▶ Data for this task:
● ● ● ● ●
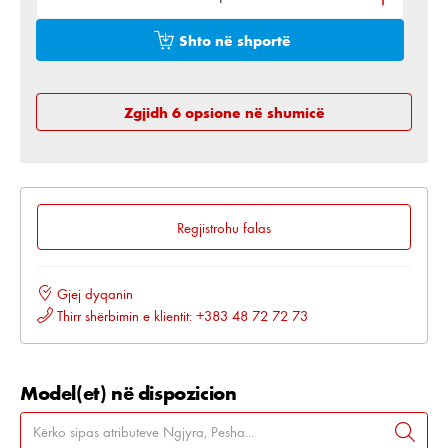
Shto në shportë
Zgjidh 6 opsione në shumicë
Regjistrohu falas
Gjej dyqanin
Thirr shërbimin e klientit: +383 48 72 72 73
Model(et) në dispozicion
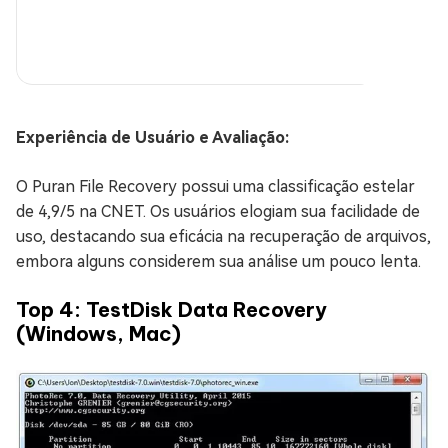
Experiência de Usuário e Avaliação:
O Puran File Recovery possui uma classificação estelar
de 4,9/5 na CNET. Os usuários elogiam sua facilidade de
uso, destacando sua eficácia na recuperação de arquivos,
embora alguns considerem sua análise um pouco lenta.
Top 4: TestDisk Data Recovery
(Windows, Mac)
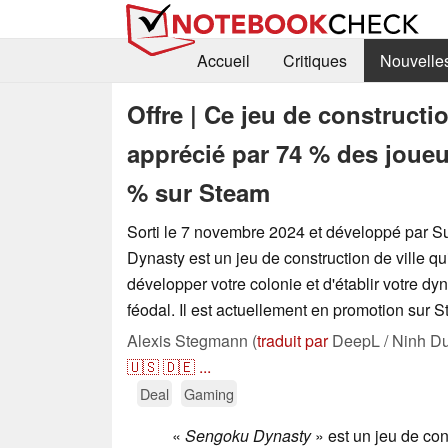
Accueil
Critiques
Nouvelle
Offre | Ce jeu de constructi
apprécié par 74 % des joueu
% sur Steam
Sorti le 7 novembre 2024 et développé par 
Dynasty est un jeu de construction de ville q
développer votre colonie et d'établir votre dy
féodal. Il est actuellement en promotion sur 
Alexis Stegmann (
traduit par
DeepL / Ninh Du
🇺🇸
🇩🇪
...
Deal
Gaming
«
Sengoku Dynasty
» est un jeu de con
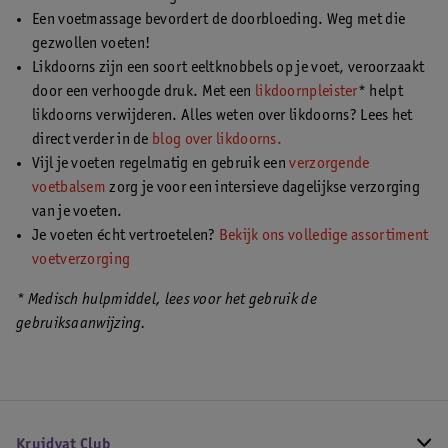
Een voetmassage bevordert de doorbloeding. Weg met die
gezwollen voeten!
Likdoorns zijn een soort eeltknobbels op je voet, veroorzaakt
door een verhoogde druk. Met een
likdoornpleister
* helpt
likdoorns verwijderen. Alles weten over likdoorns? Lees het
direct verder in de
blog over likdoorns.
Vijl je voeten regelmatig en gebruik een
verzorgende
voetbalsem
zorg je voor een intersieve dagelijkse verzorging
van je voeten.
Je voeten écht vertroetelen?
Bekijk ons volledige assortiment
voetverzorging
* Medisch hulpmiddel, lees voor het gebruik de
gebruiksaanwijzing.
Kruidvat Club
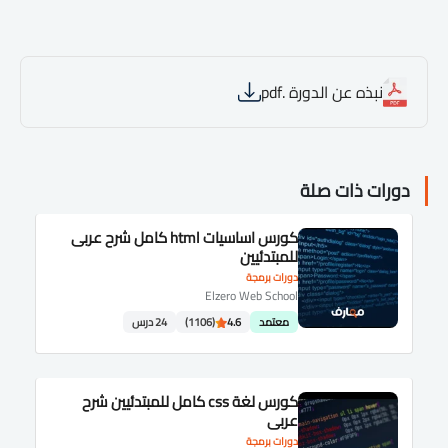
نبذه عن الدورة .pdf
دورات ذات صلة
كورس اساسيات html كامل شرح عربى
للمبتدئيين
دورات برمجة
Elzero Web School
معتمد
4.6
(1106)
24 درس
كورس لغة css كامل للمبتدئيين شرح
عربى
دورات برمجة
● ● ● ● ●
▶ Task details: Reproduce every line in the data that has the word "voor" in it.

▶ Written reply:
zorg je voor een intersieve dagelijkse verzorging
* Medisch hulpmiddel, lees voor het gebruik de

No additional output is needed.